07 juillet 2015

RésonNances (24)

imagesWQBUSJTRSouvent, le mot nous laisse seul. Machines à sons, orgues de barbarie, nos voix s’élèvent dans l’air produisant des vibrations plus ou moins harmonisées avec le chant des cigales, avec le cri des mouettes passantes, puis s’évaporent. 

 

Solitaire avec mes aveux à vivre, je quitte la chrysalide du temps. Je m’émancipe avec discrétion.  

 

Je deviens le ronronnement de l’horloge continuant à ronfler après qu’on lui est retiré les aiguilles.

Je m’érafle à l’invisible du temps qui se meurt. 

 

                   Un mot suffit pourtant.
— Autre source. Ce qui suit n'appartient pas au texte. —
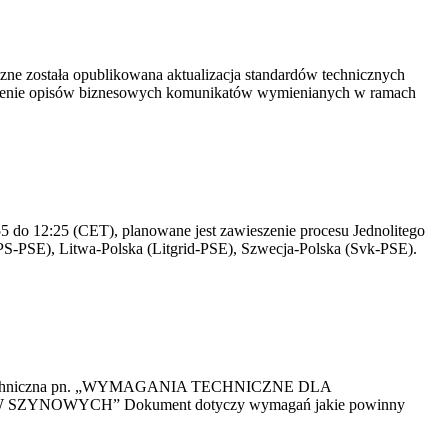
yczne została opublikowana aktualizacja standardów technicznych
owienie opisów biznesowych komunikatów wymienianych w ramach
 do 12:25 (CET), planowane jest zawieszenie procesu Jednolitego
S-PSE), Litwa-Polska (Litgrid-PSE), Szwecja-Polska (Svk-PSE).
kacja Techniczna pn. „WYMAGANIA TECHNICZNE DLA
OWYCH” Dokument dotyczy wymagań jakie powinny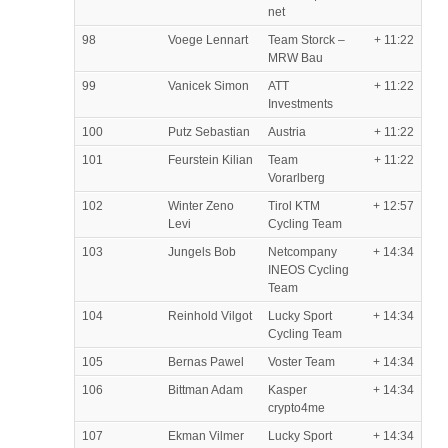
net
98
Voege Lennart
Team Storck –
+ 11:22
MRW Bau
99
Vanicek Simon
ATT
+ 11:22
Investments
100
Putz Sebastian
Austria
+ 11:22
101
Feurstein Kilian
Team
+ 11:22
Vorarlberg
102
Winter Zeno
Tirol KTM
+ 12:57
Levi
Cycling Team
103
Jungels Bob
Netcompany
+ 14:34
INEOS Cycling
Team
104
Reinhold Vilgot
Lucky Sport
+ 14:34
Cycling Team
105
Bernas Pawel
Voster Team
+ 14:34
106
Bittman Adam
Kasper
+ 14:34
crypto4me
107
Ekman Vilmer
Lucky Sport
+ 14:34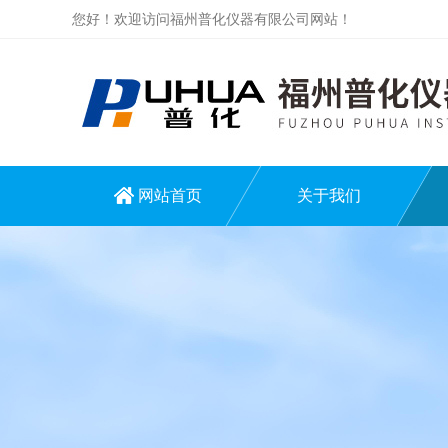
您好！欢迎访问福州普化仪器有限公司网站！
网站首页
关于我们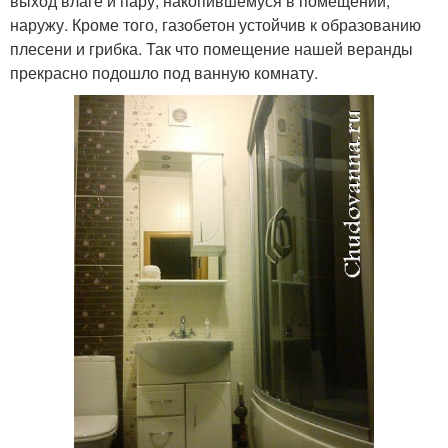
выход влаге и пару, накопившемуся в помещении,
наружу. Кроме того, газобетон устойчив к образованию
плесени и грибка. Так что помещение нашей веранды
прекрасно подошло под ванную комнату.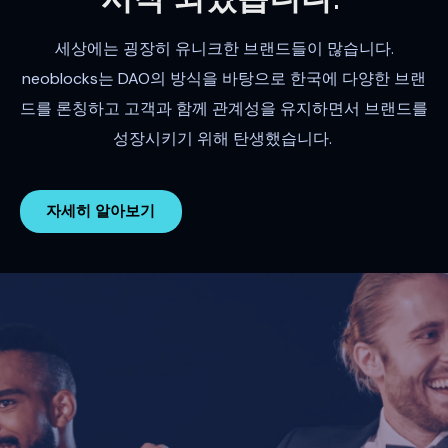
세상에는 굉장히 유니크한 브랜드들이 많습니다.
neoblocks는 DAO의 방식을 바탕으로 한국에 다양한 브랜
드를 론칭하고 고객과 함께 관계성을 유지하면서 브랜드를
성장시키기 위해 탄생했습니다.
자세히 알아보기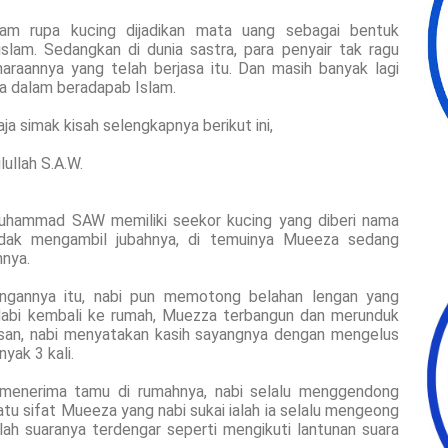
lam rupa kucing dijadikan mata uang sebagai bentuk
slam. Sedangkan di dunia sastra, para penyair tak ragu
araannya yang telah berjasa itu. Dan masih banyak lagi
sa dalam beradapab Islam.
ja simak kisah selengkapnya berikut ini,
ullah S.A.W.
 Muhammad SAW memiliki seekor kucing yang diberi nama
ndak mengambil jubahnya, di temuinya Mueeza sedang
hnya.
ngannya itu, nabi pun memotong belahan lengan yang
a Nabi kembali ke rumah, Muezza terbangun dan merunduk
asan, nabi menyatakan kasih sayangnya dengan mengelus
yak 3 kali.
bi menerima tamu di rumahnya, nabi selalu menggendong
atu sifat Mueeza yang nabi sukai ialah ia selalu mengeong
ah suaranya terdengar seperti mengikuti lantunan suara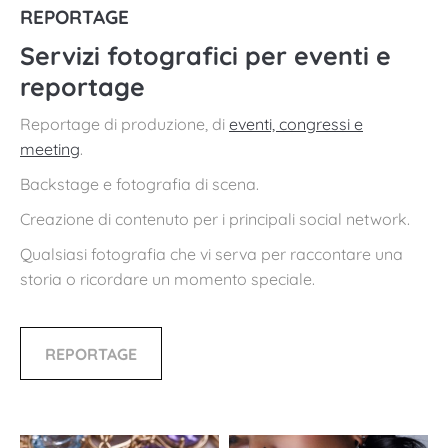
REPORTAGE
Servizi fotografici per eventi e
reportage
Reportage di produzione, di
eventi, congressi e
meeting
.
Backstage e fotografia di scena.
Creazione di contenuto per i principali social network.
Qualsiasi fotografia che vi serva per raccontare una
storia o ricordare un momento speciale.
REPORTAGE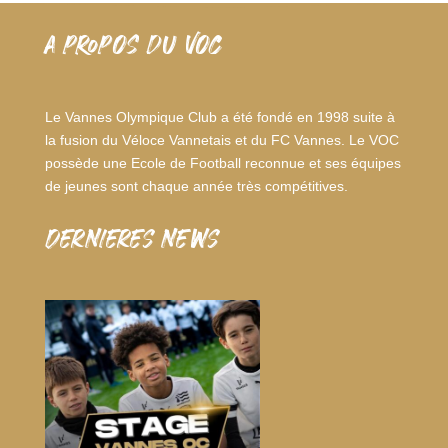
A PROPOS DU VOC
Le Vannes Olympique Club a été fondé en 1998 suite à
la fusion du Véloce Vannetais et du FC Vannes. Le VOC
possède une Ecole de Football reconnue et ses équipes
de jeunes sont chaque année très compétitives.
dernieres news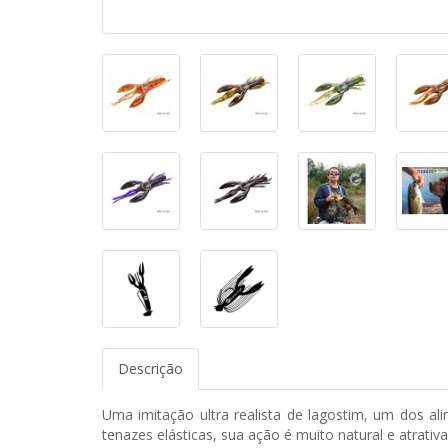
Descrição
Uma imitação ultra realista de lagostim, um dos al
tenazes elásticas, sua ação é muito natural e atrativa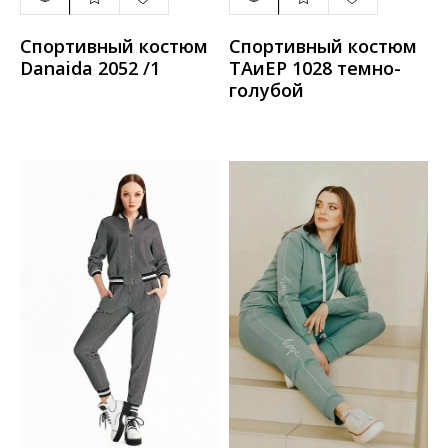
Спортивный костюм
Спортивный костюм
Danaida 2052 /1
ТАиЕР 1028 темно-
голубой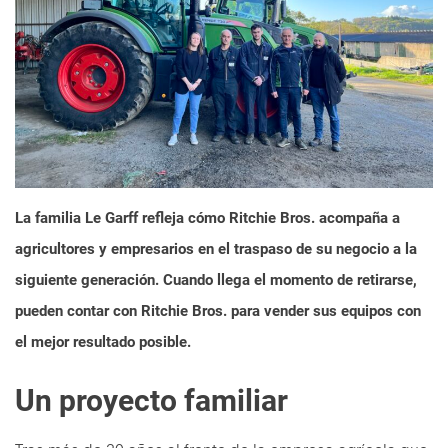
La familia Le Garff refleja cómo Ritchie Bros. acompaña a
agricultores y empresarios en el traspaso de su negocio a la
siguiente generación. Cuando llega el momento de retirarse,
pueden contar con Ritchie Bros. para vender sus equipos con
el mejor resultado posible.
Un proyecto familiar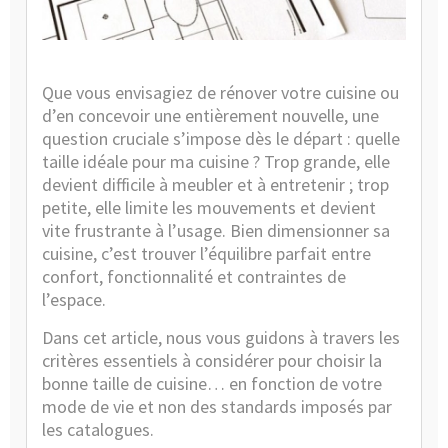
Caté
:
Guide
et
Consei
Que vous envisagiez de rénover votre cuisine ou
d’en concevoir une entièrement nouvelle, une
question cruciale s’impose dès le départ : quelle
taille idéale pour ma cuisine ? Trop grande, elle
devient difficile à meubler et à entretenir ; trop
petite, elle limite les mouvements et devient
vite frustrante à l’usage. Bien dimensionner sa
cuisine, c’est trouver l’équilibre parfait entre
confort, fonctionnalité et contraintes de
l’espace.
Dans cet article, nous vous guidons à travers les
critères essentiels à considérer pour choisir la
bonne taille de cuisine… en fonction de votre
mode de vie et non des standards imposés par
les catalogues.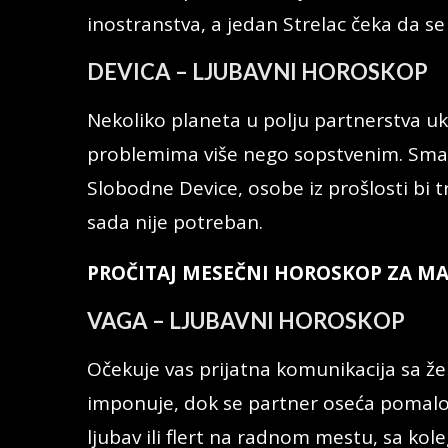
inostranstva, a jedan Strelac čeka da se 
DEVICA – LJUBAVNI HOROSKOP
Nekoliko planeta u polju partnerstva uk
problemima više nego sopstvenim. Smatra
Slobodne Device, osobe iz prošlosti bi 
sada nije potreban.
PROČITAJ MESEČNI HOROSKOP ZA MA
VAGA – LJUBAVNI HOROSKOP
Očekuje vas prijatna komunikacija sa ž
imponuje, dok se partner oseća pomalo
ljubav ili flert na radnom mestu, sa kol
Un mot comme un choc, comme un déclic, un mot comme une clé ouvrant la porte du soulagement ou de l’accablement.   

 

Un mot, un seul et le monde humain s’éternise sur le jour où se brassent les heures dans l’écoulement du partage.  

 

            Parfois, je touche presque l'illusion de mener une vie dépeuplée, nue comme une dent sans racine. Cependant, cette supposition serait trop me hausser du col tant ma grotte ne ressemble pas à celle d’un ermite.

 

Je suis l’abeille sur la fleur, je suis le grain collé au sol pour la fourmi, je suis la chaise à porteurs d’un destin accoquiné avec les ruines de l’immensité.

 

- Bruno Odile - Tous droits réservés ©

Posté par lacollineauxciga à 19:40 - - Commentaires [4] - Permalien [#]


Commentaires sur RésonNances (24)

    très beau texte ! De la poésie dans l'air !

    Posté par Pascale, 09 juillet 2015 à 07:39 | | Répondre
  • Les mots tu les domptes si bien que c'est un plaisir sans cesse renouvelé que de te lire.

    Posté par Sedna, 10 juillet 2015 à 17:40 | | Répondre
    • Merci, Sedna. Et, cependant, les mots me dépassent, m’encornent, me soumettent…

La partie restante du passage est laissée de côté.